Son but est la refonte du système politique ; il faut atteindre une éthique politique qui serait fondée sur la philosophie. Toujours dans la Lettre VII – un écrit d’une grande richesse – il estime que c’est le philosophe qui doit gouverner. C’est dans La République qu’il esquissera sa théorie politique. Sa rédaction correspond à la fondation de son Académie. C’est avant tout un grand domaine, un lieu de vie proche du tombeau du héro athénien Académos – dont elle tire son nom – où l’on n’enseigne pas que la philosophie mais aussi la gymnastique et les activités culturelles. Cette dernière se révèlera être une véritable pépinière d’hommes politiques. On y enseignait qu’il ne fallait pas seulement contempler les idées philosophiques mais les incarner !

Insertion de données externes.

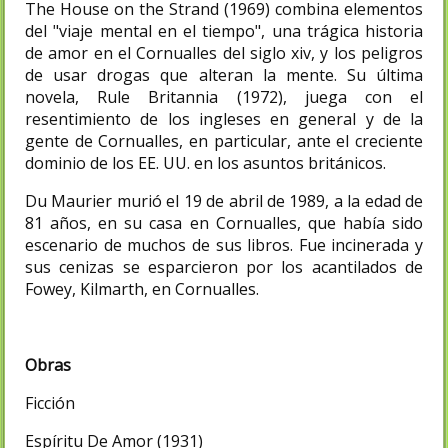
The House on the Strand (1969) combina elementos
del "viaje mental en el tiempo", una trágica historia
de amor en el Cornualles del siglo xiv, y los peligros
de usar drogas que alteran la mente. Su última
novela, Rule Britannia (1972), juega con el
resentimiento de los ingleses en general y de la
gente de Cornualles, en particular, ante el creciente
dominio de los EE. UU. en los asuntos británicos.
Du Maurier murió el 19 de abril de 1989, a la edad de
81 años, en su casa en Cornualles, que había sido
escenario de muchos de sus libros. Fue incinerada y
sus cenizas se esparcieron por los acantilados de
Fowey, Kilmarth, en Cornualles.
Obras
Ficción
Espíritu De Amor (1931)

Platon, dans La République, use de la métaphore d’un navire dont le capitaine ne verrait plus rien ; les marins cherchent alors à s’emparer du gouvernail. Ces derniers connaissent-ils donc vraiment l’art de la navigation ? Absolument pas nous dit Platon – plutôt le personnage de Socrate mais ça, vous commencez à en avoir l’habitude – car ils mèneront l’embarcation à sa perte ! Ici, le philosophe fait référence aux démagogues qu’il ne porte pas dans son cœur. Dans la démocratie athénienne de l’époque, on ne voyait pas l’intérêt d’une science politique ; le vote suffisait amplement et les Sophistes faisaient l’affaire. Mais sa critique est moins celle des Sophistes que des démagogues ; pour lui, leur art de gagner les faveurs populaires est une perversion de la démocratie, les flatteries de ces derniers créent du collectif à partir des émotions, des peurs, des passions. En somme, il s’oppose à un certain emploi de la parole en politique. Pour être légitime, l’action politique requiert selon lui une certaine distance par rapport à la doxa, à l’opinion publique. Platon formera trois groupes : les producteurs – qui pourvoient au fonctionnement économique de la Polis – les défenseurs – aussi bien à l’intérieur qu’à l’extérieur – et finalement les gouverneurs. Ces derniers sont les philosophes ! Idée somme toute révolutionnaire car on fait alors fi de la force du guerrier, du statut ou de la richesse comme déterminants de l’exercice des fonctions dans la Citée. On se base désormais sur la raison ce qui implique que les femmes sont sur le même pied d’égalité que les hommes, elles peuvent même exercer l’art de la guerre ! Les dons naturels sont répartis de manière semblable parmi les citoyens ; c’est notre compétence qui déterminera notre rôle au sein de la Polis.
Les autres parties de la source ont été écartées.